Collected data

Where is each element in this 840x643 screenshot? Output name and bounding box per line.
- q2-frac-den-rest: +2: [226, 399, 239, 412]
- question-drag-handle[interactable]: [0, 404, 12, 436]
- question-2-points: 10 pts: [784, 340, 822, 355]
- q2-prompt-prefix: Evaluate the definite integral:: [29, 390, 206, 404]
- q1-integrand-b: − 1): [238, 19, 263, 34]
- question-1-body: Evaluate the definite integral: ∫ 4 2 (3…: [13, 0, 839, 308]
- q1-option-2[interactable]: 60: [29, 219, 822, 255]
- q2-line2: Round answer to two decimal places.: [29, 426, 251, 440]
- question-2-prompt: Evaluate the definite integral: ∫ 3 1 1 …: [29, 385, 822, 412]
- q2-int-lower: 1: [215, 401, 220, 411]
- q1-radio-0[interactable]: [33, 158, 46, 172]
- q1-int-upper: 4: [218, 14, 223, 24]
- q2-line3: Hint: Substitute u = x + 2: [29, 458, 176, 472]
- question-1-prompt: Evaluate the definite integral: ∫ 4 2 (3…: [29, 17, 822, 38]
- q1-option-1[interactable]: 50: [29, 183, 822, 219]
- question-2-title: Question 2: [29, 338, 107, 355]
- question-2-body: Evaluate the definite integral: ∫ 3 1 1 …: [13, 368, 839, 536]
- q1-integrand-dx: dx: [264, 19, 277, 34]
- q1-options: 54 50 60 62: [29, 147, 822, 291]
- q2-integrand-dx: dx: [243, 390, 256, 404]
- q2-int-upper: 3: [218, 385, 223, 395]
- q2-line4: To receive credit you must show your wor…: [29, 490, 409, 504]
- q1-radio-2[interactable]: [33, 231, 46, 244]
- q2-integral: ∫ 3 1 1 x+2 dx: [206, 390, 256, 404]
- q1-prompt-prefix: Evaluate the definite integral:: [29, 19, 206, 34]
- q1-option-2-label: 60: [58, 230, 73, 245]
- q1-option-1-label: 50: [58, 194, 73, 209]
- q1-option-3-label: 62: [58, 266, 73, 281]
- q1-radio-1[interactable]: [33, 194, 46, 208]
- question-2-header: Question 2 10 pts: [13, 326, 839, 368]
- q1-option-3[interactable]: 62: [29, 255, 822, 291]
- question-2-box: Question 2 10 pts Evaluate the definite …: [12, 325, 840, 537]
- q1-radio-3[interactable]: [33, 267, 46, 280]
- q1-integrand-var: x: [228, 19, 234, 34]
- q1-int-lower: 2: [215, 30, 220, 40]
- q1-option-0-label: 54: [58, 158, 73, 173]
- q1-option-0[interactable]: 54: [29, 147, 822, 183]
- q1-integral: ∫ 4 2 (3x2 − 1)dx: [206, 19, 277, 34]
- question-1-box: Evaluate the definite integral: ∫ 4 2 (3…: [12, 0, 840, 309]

**ASSIGNMENT**
Reproduce all data above, unchanged.

**EXERCISE RESULT**
Where is each element in this 840x643 screenshot? Output name and bounding box per line.
- q2-frac-den-rest: +2: [226, 399, 239, 412]
- question-drag-handle[interactable]: [0, 404, 12, 436]
- question-2-points: 10 pts: [784, 340, 822, 355]
- q2-prompt-prefix: Evaluate the definite integral:: [29, 390, 206, 404]
- q1-integrand-b: − 1): [238, 19, 263, 34]
- question-1-body: Evaluate the definite integral: ∫ 4 2 (3…: [13, 0, 839, 308]
- q1-option-2[interactable]: 60: [29, 219, 822, 255]
- q2-line2: Round answer to two decimal places.: [29, 426, 251, 440]
- question-2-prompt: Evaluate the definite integral: ∫ 3 1 1 …: [29, 385, 822, 412]
- q2-int-lower: 1: [215, 401, 220, 411]
- q1-radio-0[interactable]: [33, 158, 46, 172]
- q1-int-upper: 4: [218, 14, 223, 24]
- q2-line3: Hint: Substitute u = x + 2: [29, 458, 176, 472]
- question-1-prompt: Evaluate the definite integral: ∫ 4 2 (3…: [29, 17, 822, 38]
- q1-option-1[interactable]: 50: [29, 183, 822, 219]
- question-2-title: Question 2: [29, 338, 107, 355]
- question-2-body: Evaluate the definite integral: ∫ 3 1 1 …: [13, 368, 839, 536]
- q1-integrand-dx: dx: [264, 19, 277, 34]
- q1-options: 54 50 60 62: [29, 147, 822, 291]
- q2-integrand-dx: dx: [243, 390, 256, 404]
- q2-int-upper: 3: [218, 385, 223, 395]
- q2-line4: To receive credit you must show your wor…: [29, 490, 409, 504]
- q1-radio-2[interactable]: [33, 231, 46, 244]
- q2-integral: ∫ 3 1 1 x+2 dx: [206, 390, 256, 404]
- q1-prompt-prefix: Evaluate the definite integral:: [29, 19, 206, 34]
- q1-option-2-label: 60: [58, 230, 73, 245]
- q1-option-1-label: 50: [58, 194, 73, 209]
- q1-option-3-label: 62: [58, 266, 73, 281]
- q1-radio-1[interactable]: [33, 194, 46, 208]
- question-2-header: Question 2 10 pts: [13, 326, 839, 368]
- q1-option-3[interactable]: 62: [29, 255, 822, 291]
- question-2-box: Question 2 10 pts Evaluate the definite …: [12, 325, 840, 537]
- q1-radio-3[interactable]: [33, 267, 46, 280]
- q1-integrand-var: x: [228, 19, 234, 34]
- q1-int-lower: 2: [215, 30, 220, 40]
- q1-option-0-label: 54: [58, 158, 73, 173]
- q1-option-0[interactable]: 54: [29, 147, 822, 183]
- q1-integral: ∫ 4 2 (3x2 − 1)dx: [206, 19, 277, 34]
- question-1-box: Evaluate the definite integral: ∫ 4 2 (3…: [12, 0, 840, 309]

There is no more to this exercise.